WHAT THE TASK REQUIRES >> Starting with the line below that holds "Knitted Mini Dresses" and stopping after the line that holds "You have the", transcribe the lines exactly, leaving out all pictures.

(EXCERPTED DATA Opens)

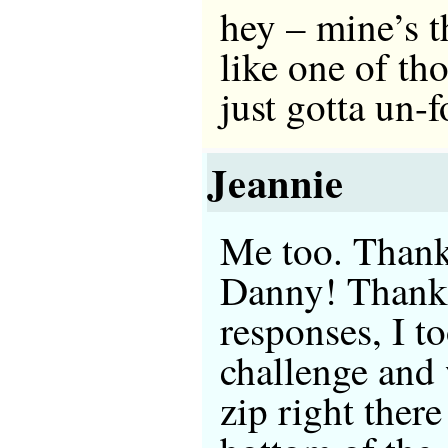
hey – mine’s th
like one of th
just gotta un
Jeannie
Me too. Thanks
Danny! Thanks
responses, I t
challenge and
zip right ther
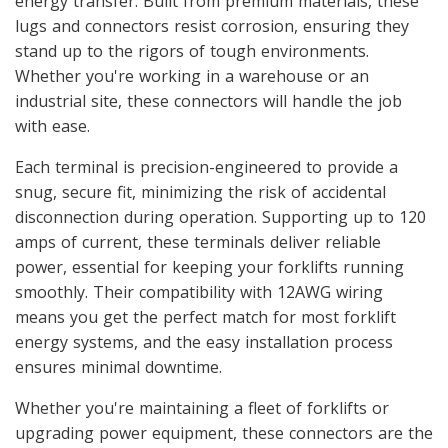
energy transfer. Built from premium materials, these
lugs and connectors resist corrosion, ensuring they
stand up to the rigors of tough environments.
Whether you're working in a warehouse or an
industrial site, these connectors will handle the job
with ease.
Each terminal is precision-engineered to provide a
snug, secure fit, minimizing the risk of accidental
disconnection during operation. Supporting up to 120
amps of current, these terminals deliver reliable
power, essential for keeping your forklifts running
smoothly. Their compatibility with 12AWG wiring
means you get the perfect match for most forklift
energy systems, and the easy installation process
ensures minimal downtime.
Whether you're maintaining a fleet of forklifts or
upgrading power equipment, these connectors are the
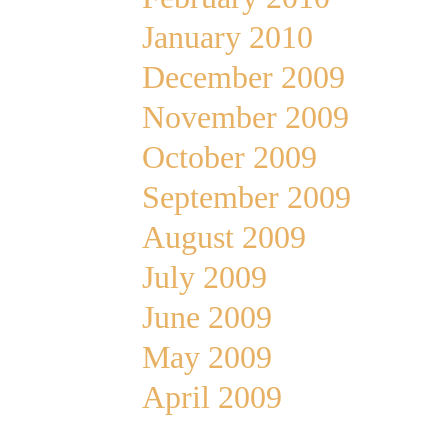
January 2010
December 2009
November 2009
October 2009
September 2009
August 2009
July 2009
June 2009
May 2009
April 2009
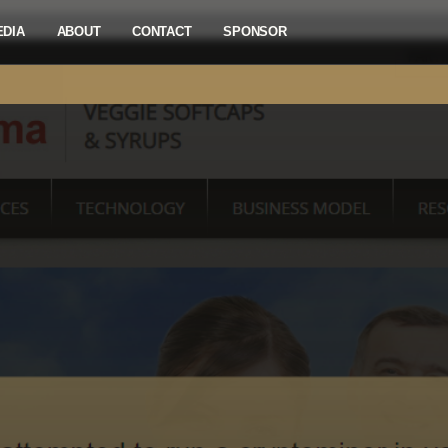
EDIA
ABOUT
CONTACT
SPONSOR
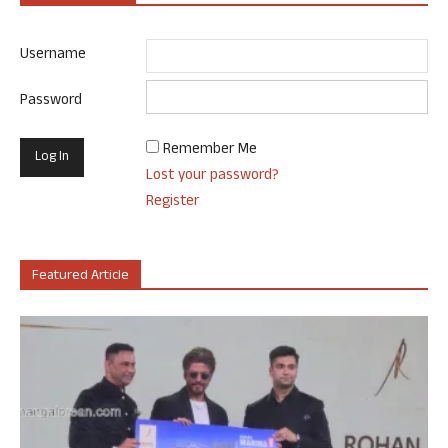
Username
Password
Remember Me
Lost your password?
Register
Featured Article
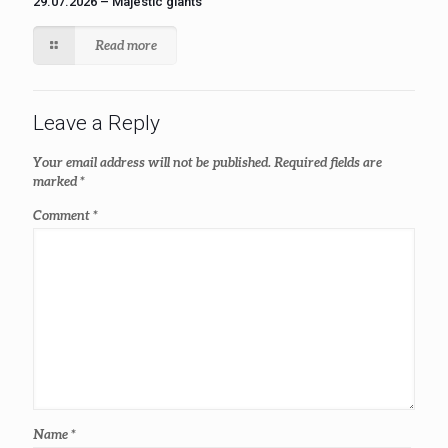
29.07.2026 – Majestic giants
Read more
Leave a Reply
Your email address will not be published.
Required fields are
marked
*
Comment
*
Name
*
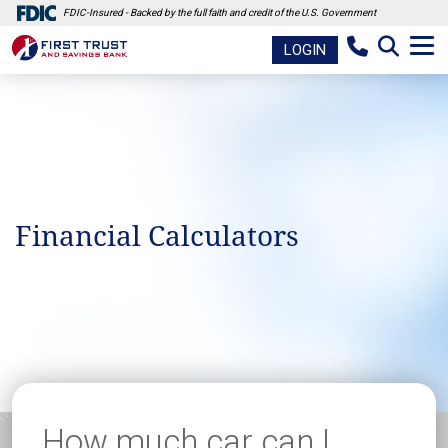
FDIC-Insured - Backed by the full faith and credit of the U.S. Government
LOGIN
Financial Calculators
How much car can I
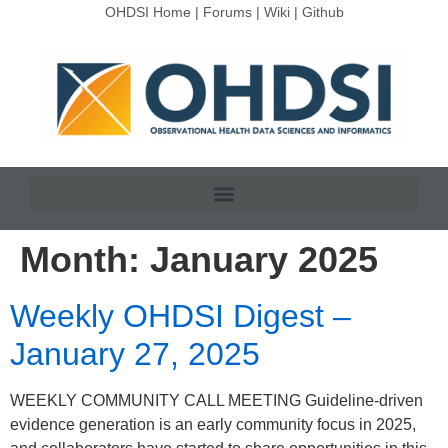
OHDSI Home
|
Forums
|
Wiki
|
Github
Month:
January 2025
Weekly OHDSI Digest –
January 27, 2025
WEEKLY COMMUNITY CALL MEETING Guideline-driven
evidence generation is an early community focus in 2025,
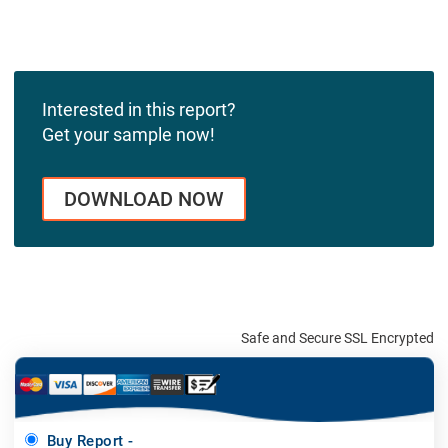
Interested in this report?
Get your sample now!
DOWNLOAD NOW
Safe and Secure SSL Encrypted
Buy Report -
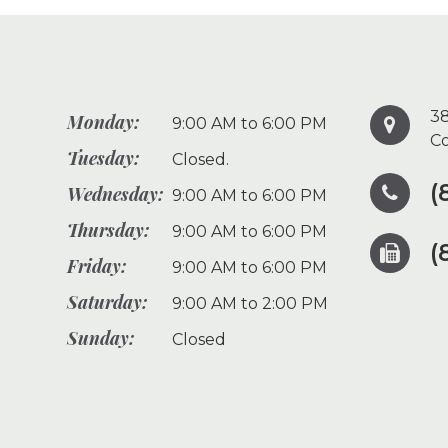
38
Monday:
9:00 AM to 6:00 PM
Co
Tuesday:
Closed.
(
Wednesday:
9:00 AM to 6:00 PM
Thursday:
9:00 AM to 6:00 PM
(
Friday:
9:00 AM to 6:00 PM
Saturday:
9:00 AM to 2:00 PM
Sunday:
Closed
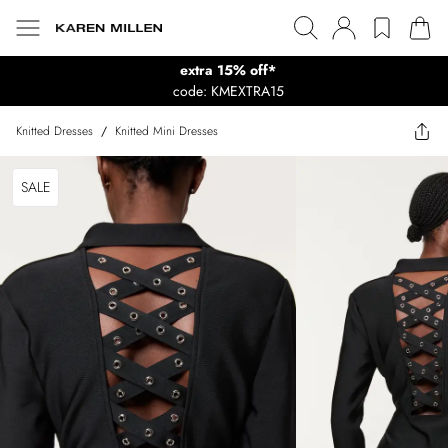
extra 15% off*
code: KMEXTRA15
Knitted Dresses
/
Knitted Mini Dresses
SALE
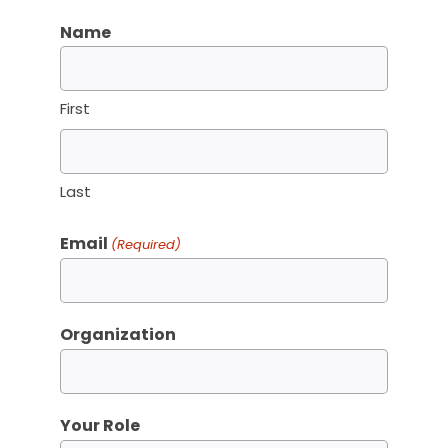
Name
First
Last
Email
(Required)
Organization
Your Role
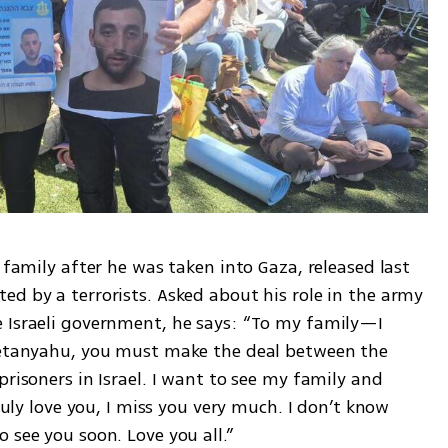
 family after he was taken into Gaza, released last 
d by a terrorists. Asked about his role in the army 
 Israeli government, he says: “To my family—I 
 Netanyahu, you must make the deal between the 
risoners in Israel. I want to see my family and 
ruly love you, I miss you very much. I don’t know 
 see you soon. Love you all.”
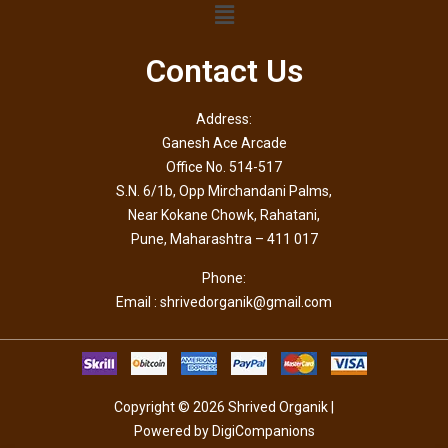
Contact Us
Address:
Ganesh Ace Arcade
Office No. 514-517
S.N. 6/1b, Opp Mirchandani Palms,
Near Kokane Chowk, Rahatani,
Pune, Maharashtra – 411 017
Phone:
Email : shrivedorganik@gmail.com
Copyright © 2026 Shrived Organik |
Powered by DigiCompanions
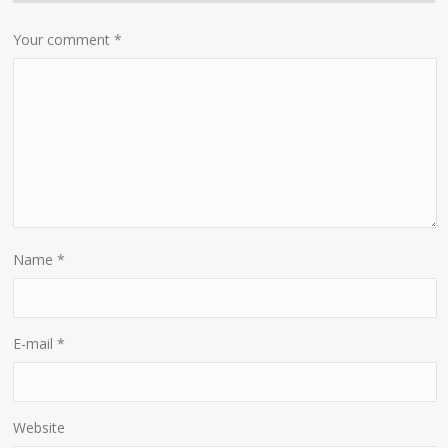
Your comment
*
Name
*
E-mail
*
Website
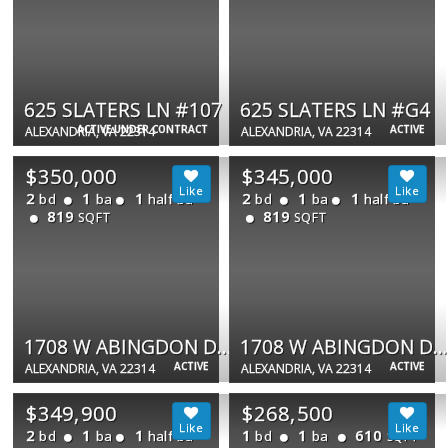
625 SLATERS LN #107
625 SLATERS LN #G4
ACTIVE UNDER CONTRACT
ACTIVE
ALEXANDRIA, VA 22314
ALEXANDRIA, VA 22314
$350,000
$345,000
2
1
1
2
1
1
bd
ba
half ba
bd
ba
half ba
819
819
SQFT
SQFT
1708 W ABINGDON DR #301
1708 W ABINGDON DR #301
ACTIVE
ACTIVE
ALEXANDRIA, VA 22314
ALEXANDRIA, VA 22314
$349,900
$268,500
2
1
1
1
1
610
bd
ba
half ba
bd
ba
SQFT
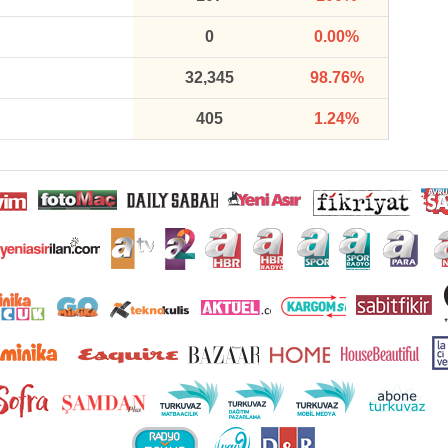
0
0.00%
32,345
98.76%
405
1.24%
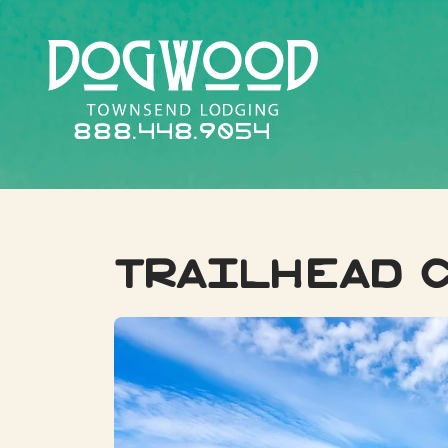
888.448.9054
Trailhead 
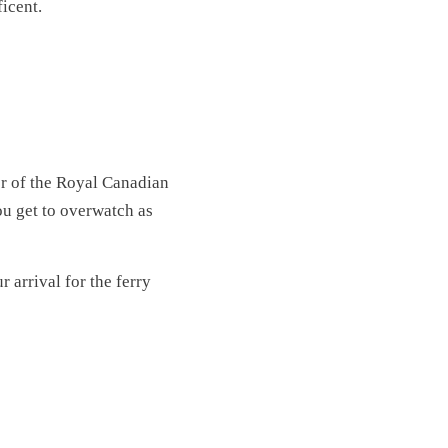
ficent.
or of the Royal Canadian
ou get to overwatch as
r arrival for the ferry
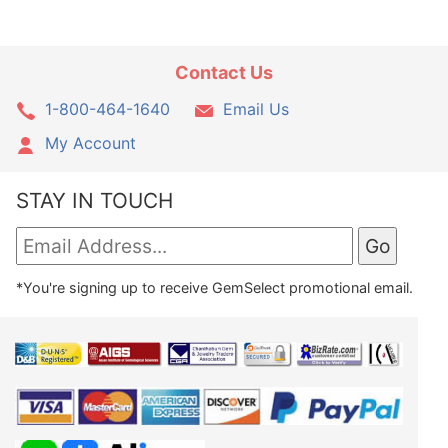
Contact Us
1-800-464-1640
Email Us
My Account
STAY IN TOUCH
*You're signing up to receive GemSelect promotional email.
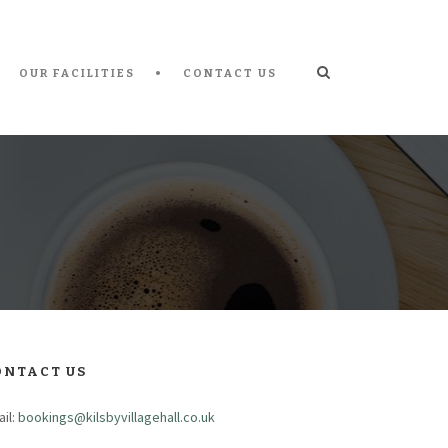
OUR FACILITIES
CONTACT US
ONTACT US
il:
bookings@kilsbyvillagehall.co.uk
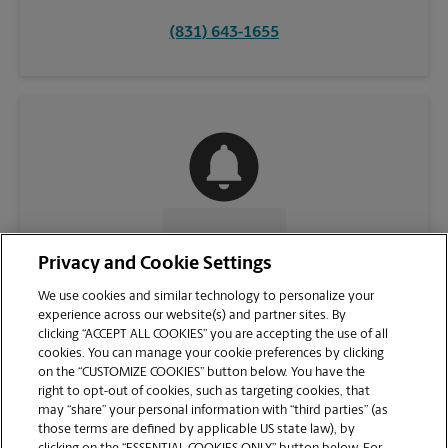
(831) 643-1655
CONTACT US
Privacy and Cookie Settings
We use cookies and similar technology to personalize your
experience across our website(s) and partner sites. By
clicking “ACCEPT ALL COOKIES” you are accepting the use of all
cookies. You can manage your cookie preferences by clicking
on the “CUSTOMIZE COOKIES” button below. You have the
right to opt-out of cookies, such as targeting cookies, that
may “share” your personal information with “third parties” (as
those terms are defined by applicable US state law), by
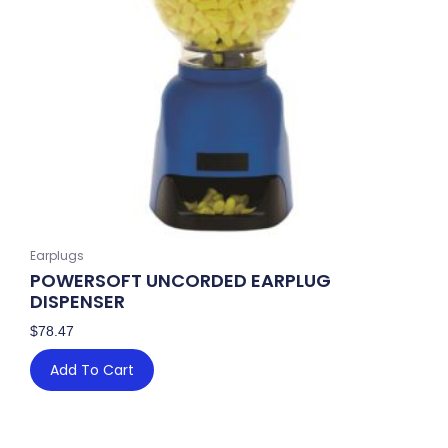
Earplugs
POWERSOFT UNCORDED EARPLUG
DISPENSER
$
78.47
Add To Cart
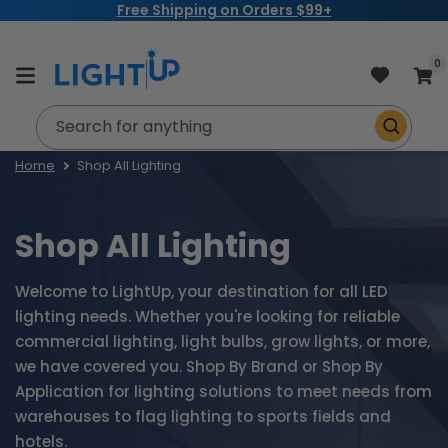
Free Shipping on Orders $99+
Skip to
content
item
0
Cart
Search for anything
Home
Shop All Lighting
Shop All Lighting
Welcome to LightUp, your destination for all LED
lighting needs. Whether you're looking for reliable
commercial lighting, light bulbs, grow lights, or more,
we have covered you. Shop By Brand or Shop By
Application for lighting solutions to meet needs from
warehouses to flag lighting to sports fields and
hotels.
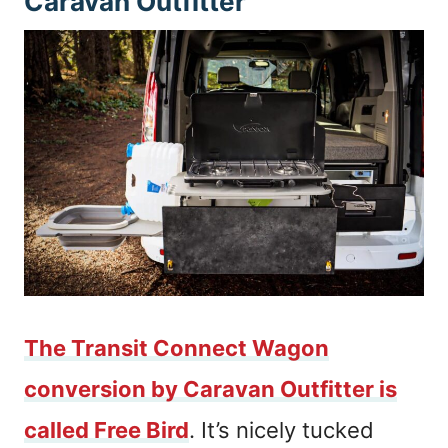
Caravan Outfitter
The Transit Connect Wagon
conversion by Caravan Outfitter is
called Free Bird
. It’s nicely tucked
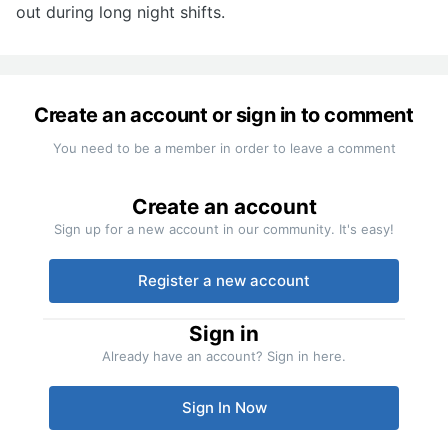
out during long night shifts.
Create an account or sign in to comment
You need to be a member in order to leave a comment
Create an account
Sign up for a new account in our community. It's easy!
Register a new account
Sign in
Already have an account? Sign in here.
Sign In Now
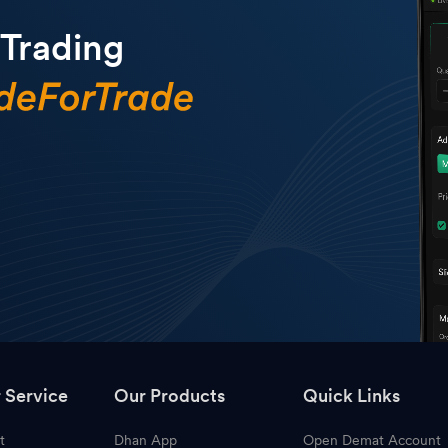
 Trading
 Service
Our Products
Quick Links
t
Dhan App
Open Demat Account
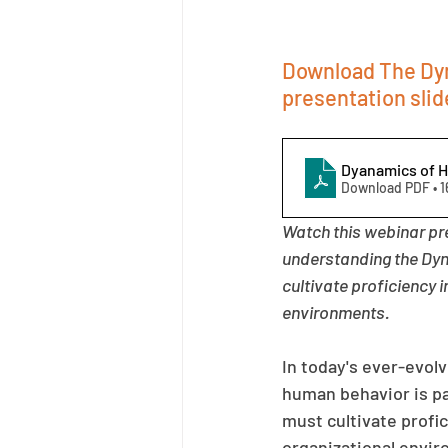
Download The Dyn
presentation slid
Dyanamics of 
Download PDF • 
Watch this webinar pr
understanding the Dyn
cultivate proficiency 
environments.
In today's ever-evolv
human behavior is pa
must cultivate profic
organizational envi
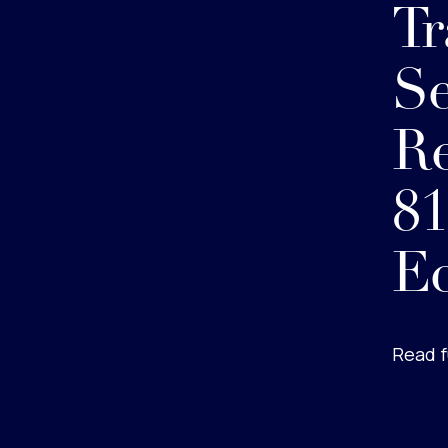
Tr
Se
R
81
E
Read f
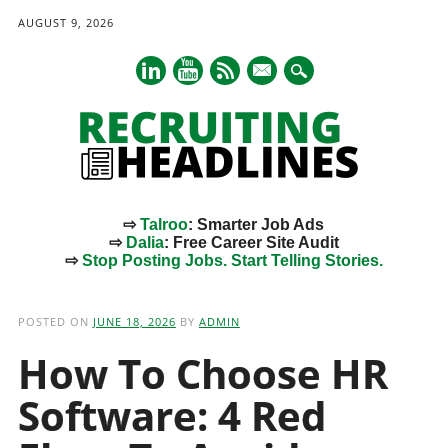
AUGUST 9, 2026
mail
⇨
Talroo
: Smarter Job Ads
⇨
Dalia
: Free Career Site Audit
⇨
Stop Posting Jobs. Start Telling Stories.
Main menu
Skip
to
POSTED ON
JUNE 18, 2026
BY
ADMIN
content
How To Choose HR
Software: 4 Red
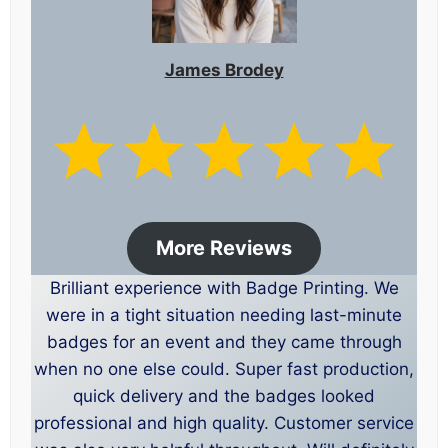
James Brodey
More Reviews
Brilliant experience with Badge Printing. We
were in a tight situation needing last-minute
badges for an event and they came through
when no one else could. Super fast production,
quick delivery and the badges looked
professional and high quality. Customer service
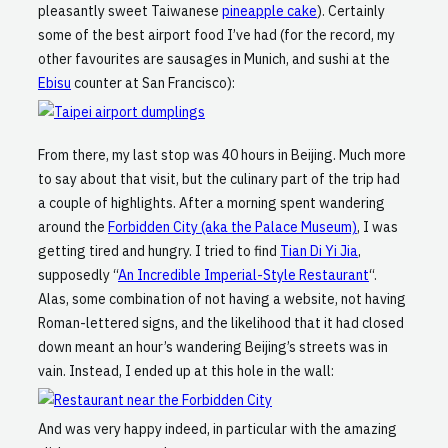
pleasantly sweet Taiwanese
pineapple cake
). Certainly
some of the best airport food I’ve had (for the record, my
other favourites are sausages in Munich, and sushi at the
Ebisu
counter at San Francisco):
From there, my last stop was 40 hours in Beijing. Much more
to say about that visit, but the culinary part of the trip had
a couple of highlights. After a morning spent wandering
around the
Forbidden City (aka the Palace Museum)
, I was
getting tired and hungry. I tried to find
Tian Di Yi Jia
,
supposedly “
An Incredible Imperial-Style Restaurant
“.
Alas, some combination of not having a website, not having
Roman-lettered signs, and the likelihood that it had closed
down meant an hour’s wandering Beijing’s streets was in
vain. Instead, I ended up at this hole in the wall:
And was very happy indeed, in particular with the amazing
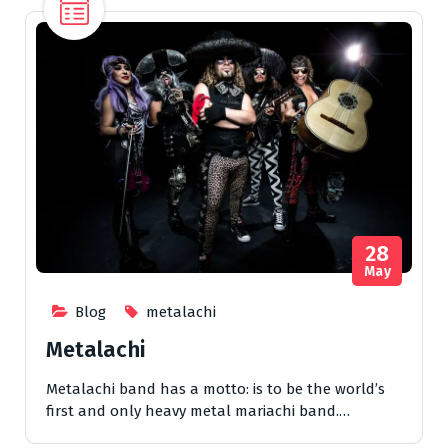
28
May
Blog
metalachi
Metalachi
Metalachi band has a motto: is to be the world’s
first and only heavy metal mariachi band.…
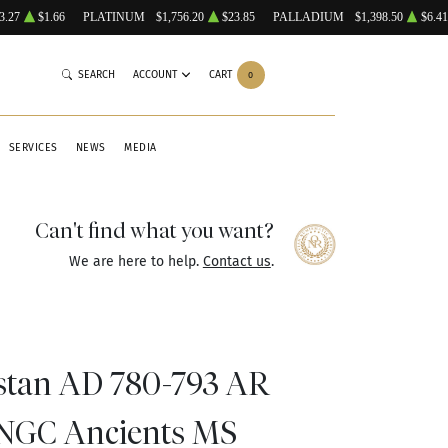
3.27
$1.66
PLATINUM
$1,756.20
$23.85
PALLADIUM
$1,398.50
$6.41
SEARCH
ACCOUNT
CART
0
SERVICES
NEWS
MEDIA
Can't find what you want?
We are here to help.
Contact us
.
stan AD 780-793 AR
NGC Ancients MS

(EXCERPTED DATA Closes)

RESULT OF THIS EXERCISE >>
Knitted Mini Dresses
SALE
Name
First
Last
Email
(Required)
Organization
Your Role
 family after he was taken into Gaza, released last 
d by a terrorists. Asked about his role in the army 
 Israeli government, he says: “To my family—I 
 Netanyahu, you must make the deal between the 
risoners in Israel. I want to see my family and 
ruly love you, I miss you very much. I don’t know 
 see you soon. Love you all.”
Contact Us
Address:
Ganesh Ace Arcade
Office No. 514-517
S.N. 6/1b, Opp Mirchandani Palms,
Near Kokane Chowk, Rahatani,
Pune, Maharashtra – 411 017
Phone:
Email : shrivedorganik@gmail.com
Copyright © 2026 Shrived Organik |
Powered by DigiCompanions
Your comment
*
Name
*
E-mail
*
Website
625 SLATERS LN #107
625 SLATERS LN #G4
ACTIVE UNDER CONTRACT
ACTIVE
ALEXANDRIA, VA 22314
ALEXANDRIA, VA 22314
$350,000
$345,000
2
1
1
2
1
1
bd
ba
half ba
bd
ba
half ba
819
819
SQFT
SQFT
1708 W ABINGDON DR #301
1708 W ABINGDON DR #301
ACTIVE
ACTIVE
ALEXANDRIA, VA 22314
ALEXANDRIA, VA 22314
$349,900
$268,500
2
1
1
1
1
610
bd
ba
half ba
bd
ba
SQFT
0
0.00%
32,345
98.76%
405
1.24%
888.448.9054
Trailhead 
ficent.
or of the Royal Canadian
ou get to overwatch as
r arrival for the ferry
Contact Us
1-800-464-1640
Email Us
My Account
STAY IN TOUCH
*You're signing up to receive GemSelect promotional email.
OUR FACILITIES
CONTACT US
ONTACT US
il:
bookings@kilsbyvillagehall.co.uk
(831) 643-1655
CONTACT US
Privacy and Cookie Settings
We use cookies and similar technology to personalize your
experience across our website(s) and partner sites. By
clicking “ACCEPT ALL COOKIES” you are accepting the use of all
cookies. You can manage your cookie preferences by clicking
on the “CUSTOMIZE COOKIES” button below. You have the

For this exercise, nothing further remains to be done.